::: Input data

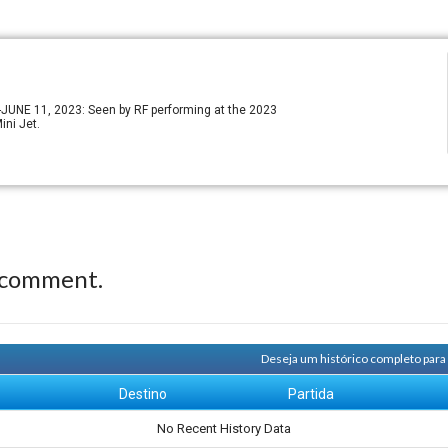
E 11, 2023: Seen by RF performing at the 2023
ini Jet.
 comment.
Deseja um histórico completo para
m
Destino
Partida
No Recent History Data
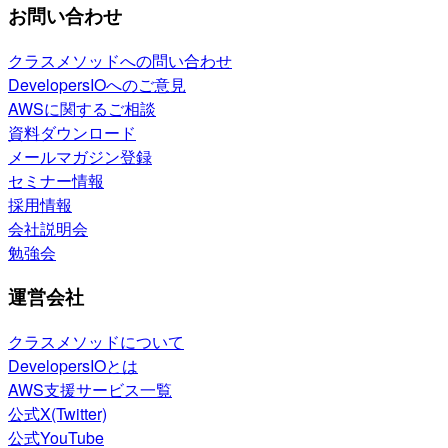
お問い合わせ
クラスメソッドへの問い合わせ
DevelopersIOへのご意見
AWSに関するご相談
資料ダウンロード
メールマガジン登録
セミナー情報
採用情報
会社説明会
勉強会
運営会社
クラスメソッドについて
DevelopersIOとは
AWS支援サービス一覧
公式X(Twitter)
公式YouTube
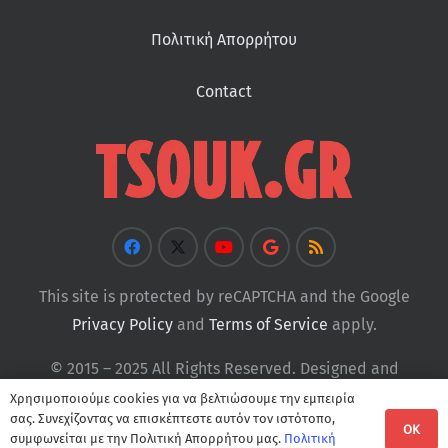
Πολιτική Απορρήτου
Contact
This site is protected by reCAPTCHA and the Google
Privacy Policy
and
Terms of Service
apply.
© 2015 – 2025 All Rights Reserved. Designed and
Developed by
Tsouk
Χρησιμοποιούμε cookies για να βελτιώσουμε την εμπειρία
σας. Συνεχίζοντας να επισκέπτεστε αυτόν τον ιστότοπο,
OK
συμφωνείται με την Πολιτική Απορρήτου μας.
Πολιτική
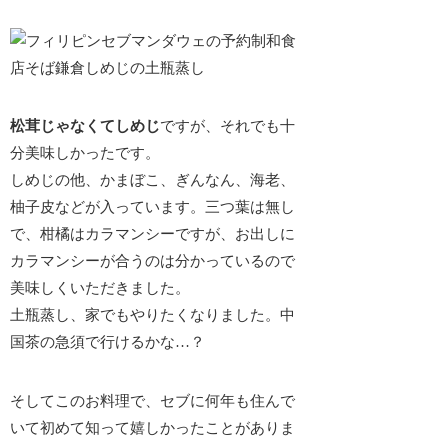
松茸じゃなくてしめじ
ですが、それでも十
分美味しかったです。
しめじの他、かまぼこ、ぎんなん、海老、
柚子皮などが入っています。三つ葉は無し
で、柑橘はカラマンシーですが、お出しに
カラマンシーが合うのは分かっているので
美味しくいただきました。
土瓶蒸し、家でもやりたくなりました。中
国茶の急須で行けるかな…？
そしてこのお料理で、セブに何年も住んで
いて初めて知って嬉しかったことがありま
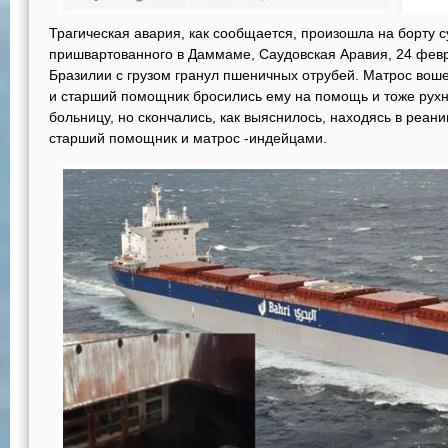
Трагическая авария, как сообщается, произошла на борту 
пришвартованного в Даммаме, Саудовская Аравия, 24 фев
Бразилии с грузом гранул пшеничных отрубей. Матрос воше
и старший помощник бросились ему на помощь и тоже рухн
больницу, но скончались, как выяснилось, находясь в реан
старший помощник и матрос -индейцами.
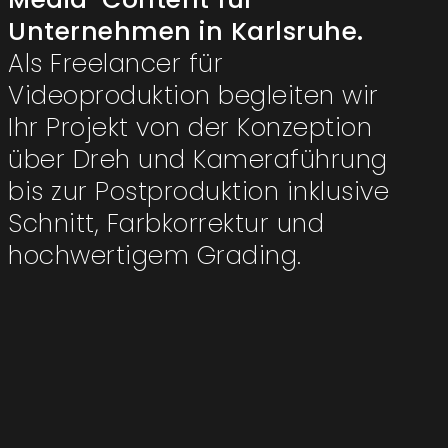
Unternehmen in Karlsruhe.
Als Freelancer für
Videoproduktion begleiten wir
Ihr Projekt von der Konzeption
über Dreh und Kameraführung
bis zur Postproduktion inklusive
Schnitt, Farbkorrektur und
hochwertigem Grading.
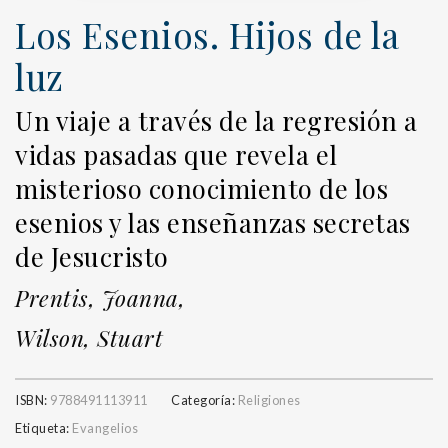
Los Esenios. Hijos de la
luz
Un viaje a través de la regresión a
vidas pasadas que revela el
misterioso conocimiento de los
esenios y las enseñanzas secretas
de Jesucristo
Prentis, Joanna,
Wilson, Stuart
ISBN:
9788491113911
Categoría:
Religiones
Etiqueta:
Evangelios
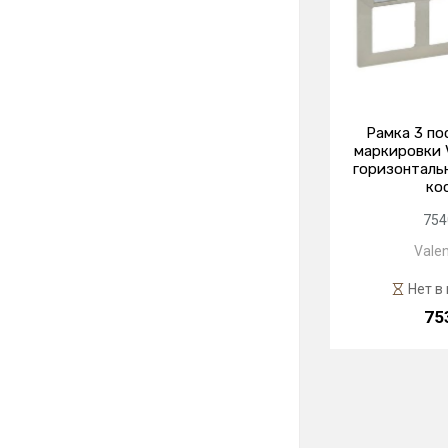
Рамка 3 по
маркировки 
горизонтальн
ко
754
Valen
Нет в
75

::::::

> **What is expected**
Each line above that contains the word "помощник" must be copied.

> **Solved problem**
и старший помощник бросились ему на помощь и тоже рухн
старший помощник и матрос -индейцами.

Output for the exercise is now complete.